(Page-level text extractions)
━━━
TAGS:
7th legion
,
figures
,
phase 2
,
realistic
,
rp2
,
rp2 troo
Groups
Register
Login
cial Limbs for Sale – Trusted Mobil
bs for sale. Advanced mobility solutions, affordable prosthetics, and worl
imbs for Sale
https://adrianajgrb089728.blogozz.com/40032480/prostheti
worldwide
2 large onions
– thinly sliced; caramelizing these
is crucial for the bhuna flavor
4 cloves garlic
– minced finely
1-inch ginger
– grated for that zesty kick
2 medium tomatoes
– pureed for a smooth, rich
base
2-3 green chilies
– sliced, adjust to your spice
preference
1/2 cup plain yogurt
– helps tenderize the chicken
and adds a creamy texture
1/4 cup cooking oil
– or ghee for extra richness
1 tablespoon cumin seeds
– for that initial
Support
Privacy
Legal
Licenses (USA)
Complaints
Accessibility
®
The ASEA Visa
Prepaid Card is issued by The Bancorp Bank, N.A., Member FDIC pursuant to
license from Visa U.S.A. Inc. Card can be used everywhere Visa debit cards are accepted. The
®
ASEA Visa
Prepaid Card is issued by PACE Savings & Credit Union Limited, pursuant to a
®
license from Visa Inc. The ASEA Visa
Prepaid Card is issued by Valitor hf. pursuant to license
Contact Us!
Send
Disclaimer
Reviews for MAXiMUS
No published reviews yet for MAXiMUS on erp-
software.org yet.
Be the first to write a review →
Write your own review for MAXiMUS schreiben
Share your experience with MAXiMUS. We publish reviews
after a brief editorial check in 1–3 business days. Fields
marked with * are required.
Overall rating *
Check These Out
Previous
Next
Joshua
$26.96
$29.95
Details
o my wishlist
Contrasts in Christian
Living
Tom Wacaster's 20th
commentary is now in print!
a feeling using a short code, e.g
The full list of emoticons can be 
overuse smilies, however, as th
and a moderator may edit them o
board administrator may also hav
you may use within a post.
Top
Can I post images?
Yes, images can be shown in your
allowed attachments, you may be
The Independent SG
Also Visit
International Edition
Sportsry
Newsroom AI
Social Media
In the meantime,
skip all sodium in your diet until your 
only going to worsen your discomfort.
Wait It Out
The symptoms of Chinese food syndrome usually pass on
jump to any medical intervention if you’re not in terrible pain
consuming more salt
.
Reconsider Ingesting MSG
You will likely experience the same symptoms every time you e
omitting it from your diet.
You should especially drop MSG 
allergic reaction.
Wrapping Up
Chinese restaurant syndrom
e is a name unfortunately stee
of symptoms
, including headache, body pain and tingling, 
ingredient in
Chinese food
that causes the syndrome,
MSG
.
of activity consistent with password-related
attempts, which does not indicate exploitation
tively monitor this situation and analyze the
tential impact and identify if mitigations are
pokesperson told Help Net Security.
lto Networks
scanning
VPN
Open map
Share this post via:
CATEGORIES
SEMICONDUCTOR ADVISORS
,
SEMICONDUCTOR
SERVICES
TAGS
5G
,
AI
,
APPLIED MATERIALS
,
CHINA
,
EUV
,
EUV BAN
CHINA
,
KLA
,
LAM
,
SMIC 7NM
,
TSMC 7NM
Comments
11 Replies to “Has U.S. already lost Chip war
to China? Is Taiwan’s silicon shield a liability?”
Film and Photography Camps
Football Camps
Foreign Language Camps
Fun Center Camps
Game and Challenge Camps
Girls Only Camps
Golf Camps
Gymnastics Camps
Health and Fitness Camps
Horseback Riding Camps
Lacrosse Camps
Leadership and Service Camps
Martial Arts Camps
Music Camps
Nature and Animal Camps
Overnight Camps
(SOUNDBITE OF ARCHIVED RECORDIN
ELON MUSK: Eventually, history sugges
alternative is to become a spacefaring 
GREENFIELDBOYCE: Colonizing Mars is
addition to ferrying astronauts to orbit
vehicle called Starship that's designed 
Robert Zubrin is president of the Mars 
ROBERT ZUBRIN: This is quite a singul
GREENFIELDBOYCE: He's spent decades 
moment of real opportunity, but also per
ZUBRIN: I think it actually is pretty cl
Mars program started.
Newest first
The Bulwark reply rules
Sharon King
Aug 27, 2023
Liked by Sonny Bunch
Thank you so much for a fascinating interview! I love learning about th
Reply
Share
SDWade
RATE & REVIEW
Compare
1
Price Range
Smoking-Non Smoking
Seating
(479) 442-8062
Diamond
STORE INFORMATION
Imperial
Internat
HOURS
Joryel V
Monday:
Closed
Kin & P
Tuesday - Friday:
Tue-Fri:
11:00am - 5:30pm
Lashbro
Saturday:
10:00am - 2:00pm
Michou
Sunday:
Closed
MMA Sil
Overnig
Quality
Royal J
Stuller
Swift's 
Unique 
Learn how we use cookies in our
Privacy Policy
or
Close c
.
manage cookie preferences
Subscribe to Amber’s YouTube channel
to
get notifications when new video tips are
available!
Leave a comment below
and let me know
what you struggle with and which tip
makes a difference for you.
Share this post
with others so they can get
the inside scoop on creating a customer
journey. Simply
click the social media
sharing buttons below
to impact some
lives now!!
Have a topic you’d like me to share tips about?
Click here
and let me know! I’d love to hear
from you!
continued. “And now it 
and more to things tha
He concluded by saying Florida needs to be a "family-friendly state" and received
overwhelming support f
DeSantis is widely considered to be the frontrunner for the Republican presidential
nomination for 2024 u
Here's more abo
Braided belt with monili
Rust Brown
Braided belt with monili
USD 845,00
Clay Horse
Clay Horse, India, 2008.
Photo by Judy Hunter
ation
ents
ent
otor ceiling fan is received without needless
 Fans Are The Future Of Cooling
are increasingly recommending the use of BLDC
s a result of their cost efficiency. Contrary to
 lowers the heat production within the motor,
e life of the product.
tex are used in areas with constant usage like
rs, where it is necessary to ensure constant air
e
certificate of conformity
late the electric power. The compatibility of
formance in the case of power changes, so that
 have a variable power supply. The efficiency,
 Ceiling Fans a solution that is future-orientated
━━━
Task details:
Word for word, every record must be given again.

Completed exercise:
TAGS:
7th legion
,
figures
,
phase 2
,
realistic
,
rp2
,
rp2 troo
Groups
Register
Login
cial Limbs for Sale – Trusted Mobil
bs for sale. Advanced mobility solutions, affordable prosthetics, and worl
imbs for Sale
https://adrianajgrb089728.blogozz.com/40032480/prostheti
worldwide
2 large onions
– thinly sliced; caramelizing these
is crucial for the bhuna flavor
4 cloves garlic
– minced finely
1-inch ginger
– grated for that zesty kick
2 medium tomatoes
– pureed for a smooth, rich
base
2-3 green chilies
– sliced, adjust to your spice
preference
1/2 cup plain yogurt
– helps tenderize the chicken
and adds a creamy texture
1/4 cup cooking oil
– or ghee for extra richness
1 tablespoon cumin seeds
– for that initial
Support
Privacy
Legal
Licenses (USA)
Complaints
Accessibility
®
The ASEA Visa
Prepaid Card is issued by The Bancorp Bank, N.A., Member FDIC pursuant to
license from Visa U.S.A. Inc. Card can be used everywhere Visa debit cards are accepted. The
®
ASEA Visa
Prepaid Card is issued by PACE Savings & Credit Union Limited, pursuant to a
®
license from Visa Inc. The ASEA Visa
Prepaid Card is issued by Valitor hf. pursuant to license
Contact Us!
Send
Disclaimer
Reviews for MAXiMUS
No published reviews yet for MAXiMUS on erp-
software.org yet.
Be the first to write a review →
Write your own review for MAXiMUS schreiben
Share your experience with MAXiMUS. We publish reviews
after a brief editorial check in 1–3 business days. Fields
marked with * are required.
Overall rating *
Check These Out
Previous
Next
Joshua
$26.96
$29.95
Details
o my wishlist
Contrasts in Christian
Living
Tom Wacaster's 20th
commentary is now in print!
a feeling using a short code, e.g
The full list of emoticons can be 
overuse smilies, however, as th
and a moderator may edit them o
board administrator may also hav
you may use within a post.
Top
Can I post images?
Yes, images can be shown in your
allowed attachments, you may be
The Independent SG
Also Visit
International Edition
Sportsry
Newsroom AI
Social Media
In the meantime,
skip all sodium in your diet until your 
only going to worsen your discomfort.
Wait It Out
The symptoms of Chinese food syndrome usually pass on
jump to any medical intervention if you’re not in terrible pain
consuming more salt
.
Reconsider Ingesting MSG
You will likely experience the same symptoms every time you e
omitting it from your diet.
You should especially drop MSG 
allergic reaction.
Wrapping Up
Chinese restaurant syndrom
e is a name unfortunately stee
of symptoms
, including headache, body pain and tingling, 
ingredient in
Chinese food
that causes the syndrome,
MSG
.
of activity consistent with password-related
attempts, which does not indicate exploitation
tively monitor this situation and analyze the
tential impact and identify if mitigations are
pokesperson told Help Net Security.
lto Networks
scanning
VPN
Open map
Share this post via:
CATEGORIES
SEMICONDUCTOR ADVISORS
,
SEMICONDUCTOR
SERVICES
TAGS
5G
,
AI
,
APPLIED MATERIALS
,
CHINA
,
EUV
,
EUV BAN
CHINA
,
KLA
,
LAM
,
SMIC 7NM
,
TSMC 7NM
Comments
11 Replies to “Has U.S. already lost Chip war
to China? Is Taiwan’s silicon shield a liability?”
Film and Photography Camps
Football Camps
Foreign Language Camps
Fun Center Camps
Game and Challenge Camps
Girls Only Camps
Golf Camps
Gymnastics Camps
Health and Fitness Camps
Horseback Riding Camps
Lacrosse Camps
Leadership and Service Camps
Martial Arts Camps
Music Camps
Nature and Animal Camps
Overnight Camps
(SOUNDBITE OF ARCHIVED RECORDIN
ELON MUSK: Eventually, history sugges
alternative is to become a spacefaring 
GREENFIELDBOYCE: Colonizing Mars is
addition to ferrying astronauts to orbit
vehicle called Starship that's designed 
Robert Zubrin is president of the Mars 
ROBERT ZUBRIN: This is quite a singul
GREENFIELDBOYCE: He's spent decades 
moment of real opportunity, but also per
ZUBRIN: I think it actually is pretty cl
Mars program started.
Newest first
The Bulwark reply rules
Sharon King
Aug 27, 2023
Liked by Sonny Bunch
Thank you so much for a fascinating interview! I love learning about th
Reply
Share
SDWade
RATE & REVIEW
Compare
1
Price Range
Smoking-Non Smoking
Seating
(479) 442-8062
Diamond
STORE INFORMATION
Imperial
Internat
HOURS
Joryel V
Monday:
Closed
Kin & P
Tuesday - Friday:
Tue-Fri:
11:00am - 5:30pm
Lashbro
Saturday:
10:00am - 2:00pm
Michou
Sunday:
Closed
MMA Sil
Overnig
Quality
Royal J
Stuller
Swift's 
Unique 
Learn how we use cookies in our
Privacy Policy
or
Close c
.
manage cookie preferences
Subscribe to Amber’s YouTube channel
to
get notifications when new video tips are
available!
Leave a comment below
and let me know
what you struggle with and which tip
makes a difference for you.
Share this post
with others so they can get
the inside scoop on creating a customer
journey. Simply
click the social media
sharing buttons below
to impact some
lives now!!
Have a topic you’d like me to share tips about?
Click here
and let me know! I’d love to hear
from you!
continued. “And now it 
and more to things tha
He concluded by saying Florida needs to be a "family-friendly state" and received
overwhelming support f
DeSantis is widely considered to be the frontrunner for the Republican presidential
nomination for 2024 u
Here's more abo
Braided belt with monili
Rust Brown
Braided belt with monili
USD 845,00
Clay Horse
Clay Horse, India, 2008.
Photo by Judy Hunter
ation
ents
ent
otor ceiling fan is received without needless
 Fans Are The Future Of Cooling
are increasingly recommending the use of BLDC
s a result of their cost efficiency. Contrary to
 lowers the heat production within the motor,
e life of the product.
tex are used in areas with constant usage like
rs, where it is necessary to ensure constant air
e
certificate of conformity
late the electric power. The compatibility of
formance in the case of power changes, so that
 have a variable power supply. The efficiency,
 Ceiling Fans a solution that is future-orientated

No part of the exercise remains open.